Blue Gene/P is finally here

Jun 27, 2007 17:56 GMT  ·  By

And according to IBM, the new CPU mayhem is three times as fast as the older Blue Gene/L architecture. Not bad for a Sunday afternoon now, isn't it? And if you don't get the "Sunday afternoon" concept, let me detail it a bit.

IBM has been working on this new (yet it remains modular) design for maybe a year. Things haven't been easy on the heat / power consumption side since the P series integrates four chips per core (instead of two for the Blue Gene/L series) but they managed to roll out this impressive machine quicker than anyone expected. And for a 3-petaflop capable PC, a year can only be translated into a "Sunday afternoon".

The Blue Gene/L took a lot longer to complete and it barely breached the 1-peta flop mark. And the P series is indeed three times as fast while consuming roughly the same amount of power. A single Blue Gene/P chip has four PPC chips @ 850MHz running inside its die. 32 chips can be integrated inside a single board while 32 boards can be plugged in inside a single rack unit.

Currently the Blue Gene/P uses a 294,912-processor, 72-rack system in order to achieve the 1-petaflop mark but due to its modular design it can quickly be scaled to a 3-petaflop machine (884,736-processor, 216-rack cluster). Regarding the new Blue Gene/P, Dave Turek, vice president of deep computing at IBM stated:

"Blue Gene/P marks the evolution of the most powerful supercomputing platform the world has ever known. A new group of commercial users will be able to take advantage of its new, simplified programming environment and unrivaled energy efficiency. We see commercial interest in the Blue Gene supercomputer developing now in energy and finance, for example. This is on course with an adoption cycle -- from government labs to leading enterprises -- that we've seen before in the high-performance computing market."
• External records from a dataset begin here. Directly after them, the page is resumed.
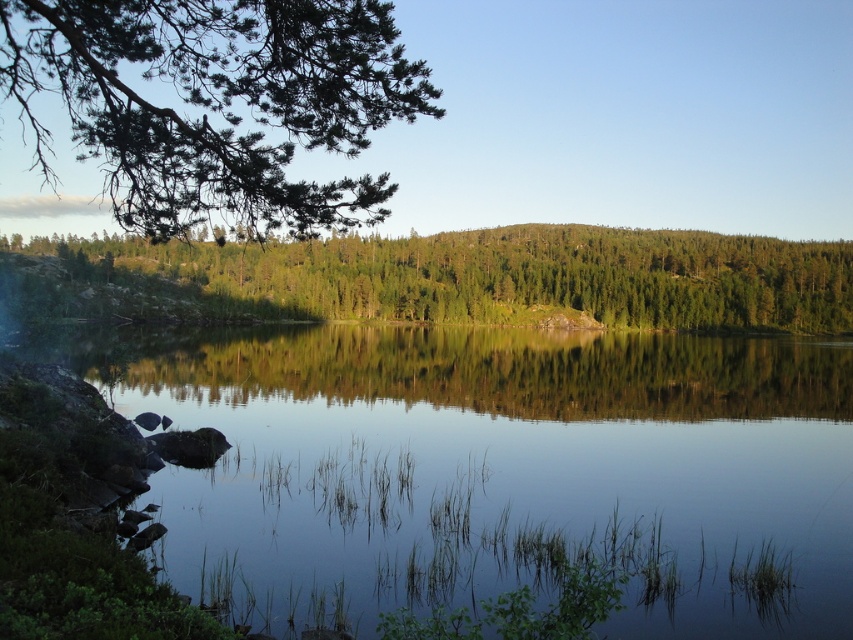 Question: Which is farther from the clear water at center?

Choices:
 (A) green needle-like branches at upper left
 (B) green matte tree at center

Answer: (B)

Question: Does clear water at center have a larger size compared to green needle-like branches at upper left?

Choices:
 (A) no
 (B) yes

Answer: (A)

Question: From the image, what is the correct spatial relationship of green needle-like branches at upper left in relation to green matte tree at center?

Choices:
 (A) right
 (B) left

Answer: (B)

Question: Which of these objects is positioned closest to the green needle-like branches at upper left?

Choices:
 (A) green matte tree at center
 (B) clear water at center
Regarding the deployment of the future Blue Gene/P supercomputer a lot can be said since several research institutes have already announced that they are planning to use a copy of this unit. The U.S. Dept. of Energy's Argonne National Laboratory, Argonne, Ill., will be the first to use a Blue Gene/P supercomputer in the U.S. beginning later this year with the Max Planck Society and Forschungszentrum Julich from Germany also planning to begin the install procedures of a Blue Gene/P machine by the end of 2007. More are expected to do the same at the beginning of 2008.